Common Side Effects:
- Chills and Fever (Rigors): Occurring shortly after infusion as the immune system activates.
- Fatigue: A very common response as the body undergoes an intensive immune effort.
- Nausea: Usually mild and manageable with standard medications.
- Hypotension: A temporary drop in blood pressure during or after the infusion.
Serious Risks:
- Infusion Reactions: Allergic-type reactions to the bispecific antibody or the T-cell preparation.
- Oropharyngeal Edema: Swelling in the throat or mouth (rare).
- Autoimmunity: A theoretical risk that the T-cells could attack healthy organs that express very low levels of HER2 (like the heart), though this has been rare in trials to date.
Research Areas
HER2-BATs are also being used to study Immune-Niche Reprogramming. Researchers are investigating whether these armed T-cells can clear out “dormant” cancer stem cells that hide in the bone marrow and are responsible for late-stage relapses. By using HER2-BATs to “clean” the bone marrow niche, scientists hope to improve the success of future stem cell transplants and prevent cancer from ever returning.
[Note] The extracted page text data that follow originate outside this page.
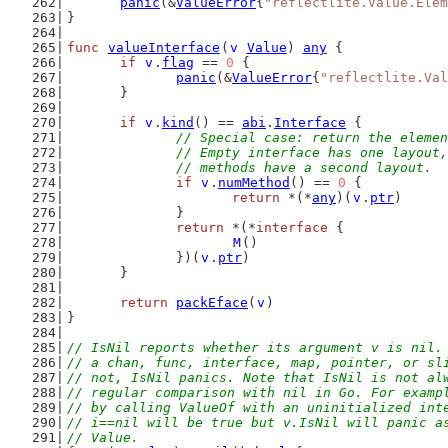
panic
(&
ValueError
{
"reflectlite.Value.Elem
}
func
valueInterface
(
v
Value
) 
any
 {
if
v
.
flag
 == 
0
 {
panic
(&
ValueError
{
"reflectlite.Val
	}
if
v
.
kind
() == 
abi
.
Interface
 {
// Special case: return the elemen
		// Empty interface has one layout
		// methods have a second layout.
if
v
.
numMethod
() == 
0
 {
return
 *(*
any
)(
v
.
ptr
)
		}
return
 *(*
interface
 {
M
()
		})(
v
.
ptr
)
	}
return
packEface
(
v
)
}
// IsNil reports whether its argument v is nil.
// a chan, func, interface, map, pointer, or sl
// not, IsNil panics. Note that IsNil is not al
// regular comparison with nil in Go. For examp
// by calling ValueOf with an uninitialized int
// i==nil will be true but v.IsNil will panic a
// Value.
Patient Management and Practical Recommendations
Pre-treatment Tests:
- Leukapheresis Compatibility: A check of your veins and blood counts to ensure you can donate enough T-cells.
- HER2 Status: Confirmation of HER2 expression (via IHC or FISH) from a tumor biopsy.
- Cardiac Baseline: An echocardiogram to ensure the heart is strong enough for the therapy.
Precautions:
- Steroid Avoidance: Patients must avoid high-dose steroids (like prednisone) before and during therapy, as steroids will “kill” the T-cells that the lab has worked so hard to grow.
- Hospitalization: While many infusions are outpatient, the first dose may be given in a hospital to monitor for reactions.
“Do’s and Don’ts”:
- DO expect to spend several hours at the clinic on infusion days.
- DO report any “shaking chills” or fever immediately; these are usually treated with Tylenol and Benadryl.
- DON’T miss the weekly schedule; the therapy relies on building a consistent “army” of T-cells in your blood.
- DON’T ignore sudden shortness of breath or swelling in your legs.
Legal Disclaimer
The information provided is for educational and informational purposes only and does not constitute medical advice. HER2Bi-armed activated T-cells are an investigational agent and are not approved by the US FDA. Access is limited exclusively to registered clinical trials. Always consult with a qualified oncologist regarding your specific diagnosis and treatment options.